Milena Borden files this report from London relating to an article by Alexander Waugh in the latest issue of The Oldie: “Rinka’s Revenge: When Auberon Waugh fought Jeremy Thorpe in the 1979 election, he honoured a family love of dogs, says his son Alexander Waugh,” The Oldie, Issue 362, June 2018, www.theoldie.co.uk:

The occasion for this article–featured on the front cover of the magazine with a photo poster of Auberon Waugh next to Dave, his Great Dane–is the BBC1 production A Very English Scandal about murder, sex, politics and pet dogs: the story of Jeremy Thorpe, the Liberal leader, who stood trial at the Old Bailey in 1979 on charges of incitement and conspiracy to murder Norman Scott who was allegedly his lover. During the dramatic events, which rotate between the House of Commons and countryside stables, at the end of the second episode shown last Sunday, Scott’s dog Rinka is shot in the head by a hired assassin.

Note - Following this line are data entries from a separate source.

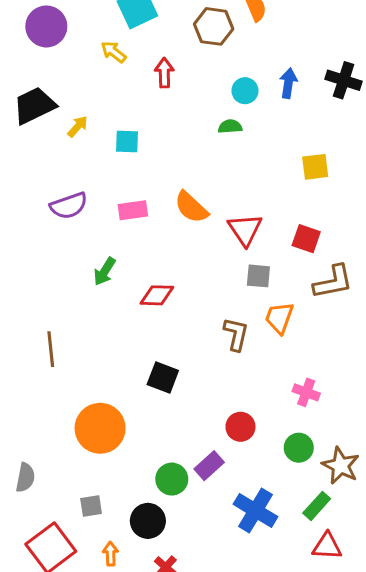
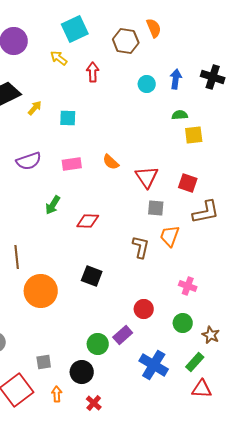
green semicircle: (230, 127) -> (180, 115), moved
orange semicircle: (191, 207) -> (111, 162), size x0.7
orange circle: (100, 428) -> (41, 291), moved
brown star: (341, 466) -> (211, 335), size x0.7

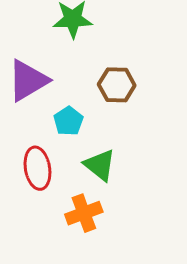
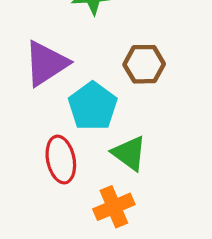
cyan pentagon: (68, 121) -> (93, 106), size x1.5

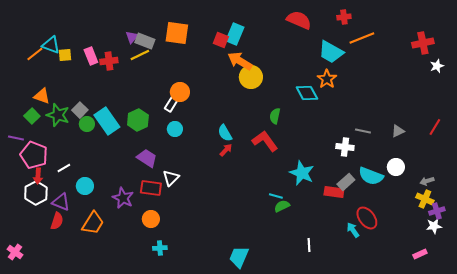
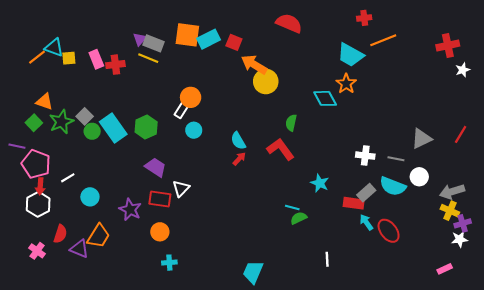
red semicircle: (299, 20) -> (289, 23), moved
cyan rectangle: (235, 34) -> (209, 39), moved, turned 40
yellow line: (140, 55) -> (148, 58), turned 48
green star: (58, 115) -> (61, 122), turned 30
cyan circle: (175, 129) -> (194, 130), moved
gray line: (363, 131) -> (396, 159), moved
gray triangle: (398, 131) -> (421, 139), size x1.5
cyan star: (302, 173) -> (320, 183), size x0.7
gray arrow: (427, 181) -> (452, 192), size x1.6
purple triangle: (61, 202) -> (79, 249), moved
cyan arrow: (353, 230) -> (366, 222), moved
pink cross: (15, 252) -> (37, 251), moved

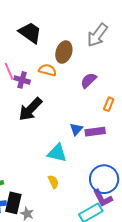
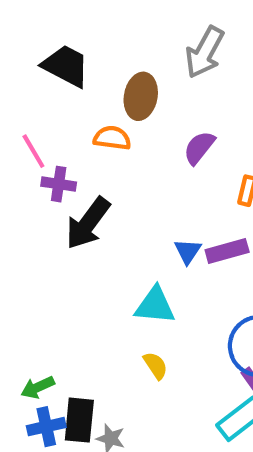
purple cross: (22, 80) -> (59, 184), moved

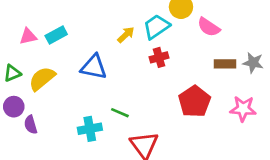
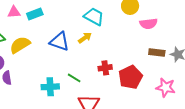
cyan trapezoid: (156, 27) -> (94, 17), moved, turned 55
pink semicircle: (209, 27) -> (148, 24), turned -48
yellow arrow: (126, 35) -> (85, 38), moved
red cross: (159, 57) -> (105, 68), moved

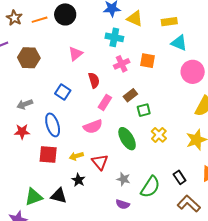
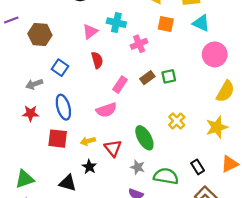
cyan cross: (114, 37) -> (116, 23), moved
orange square: (147, 61) -> (166, 24), moved
red semicircle: (94, 80) -> (97, 60), moved
blue square: (63, 92) -> (60, 68), moved
green square: (144, 110) -> (169, 76), moved
green ellipse: (127, 139) -> (144, 138), moved
green semicircle: (150, 187) -> (166, 176), turned -115
green triangle: (34, 197) -> (25, 179), moved

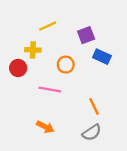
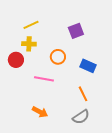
yellow line: (48, 26) -> (31, 25), moved
blue rectangle: (102, 57) -> (88, 66), moved

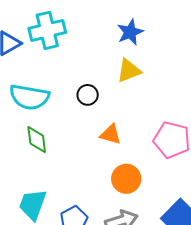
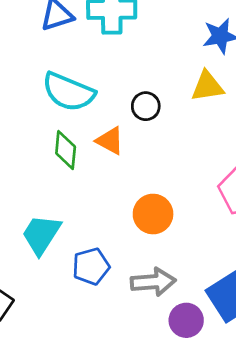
orange triangle: (111, 134) -> (110, 141), moved
orange circle: (126, 179) -> (153, 214), moved

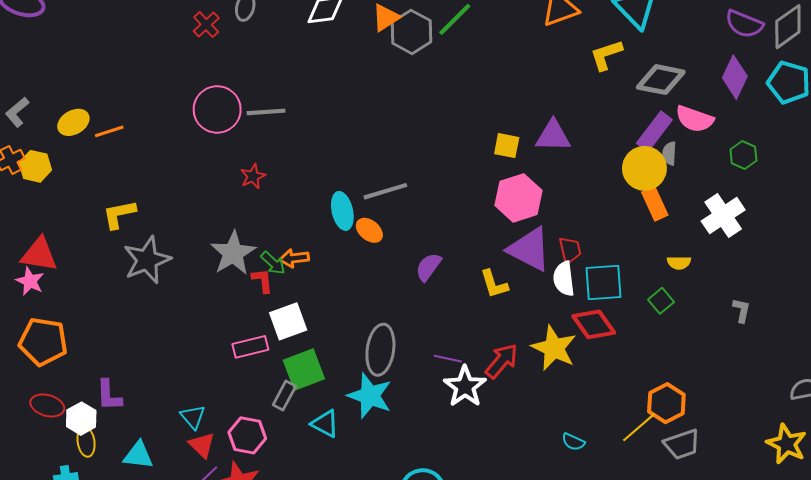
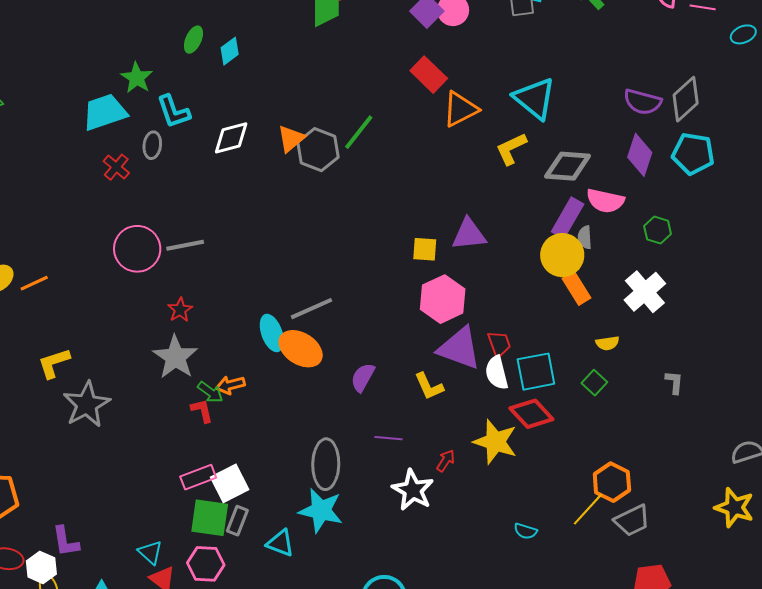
orange ellipse: (369, 230) -> (301, 349), size x1.6
gray star: (233, 253) -> (175, 357), moved
white square: (288, 321) -> (230, 483), moved
purple line: (448, 359) -> (388, 438), moved
red arrow: (502, 361) -> (446, 461), size x0.6
green square: (304, 370) -> (210, 518), moved, turned 36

Alexander Waugh takes us back over a century to make the connection between the Waughs (called here ‘Wuffs’) and Thorpe, tracing a family tradition “in championing the rights of dogs to live free from human harm and harassment”. The whole story reads like an essay on the unmistakable Waughs’ stamp of brilliance in satirising love, cruelty and politics.

He starts with his great-grandfather Arthur Waugh (Evelyn Waugh’s father) who bravely defended his poodle Gaspar from his own terrifying father. Then he moves on to Evelyn Waugh, who according to him, was also passionate about dogs. He illustrates this claim with two paragraphs about the well known antipathy Waugh had for his history tutor at Oxford, C.R.M.F. Cruttwell quoting the lines Waugh and his like minded student friends chanted under his window at Hertford College in the 1920s:

‘Crutwell Dog, Crutwell Dog, where have you been?’

‘I’ve been to Hertford to be with the Dean.’

Alexander Waugh writes that this was in order “to stop him allegedly sexually abusing his spaniel”. Further on, he comments anecdotally about his aunt Hatty (Evelyn Waugh’s daughter, Harriet) who was extremely fond of her dachshund.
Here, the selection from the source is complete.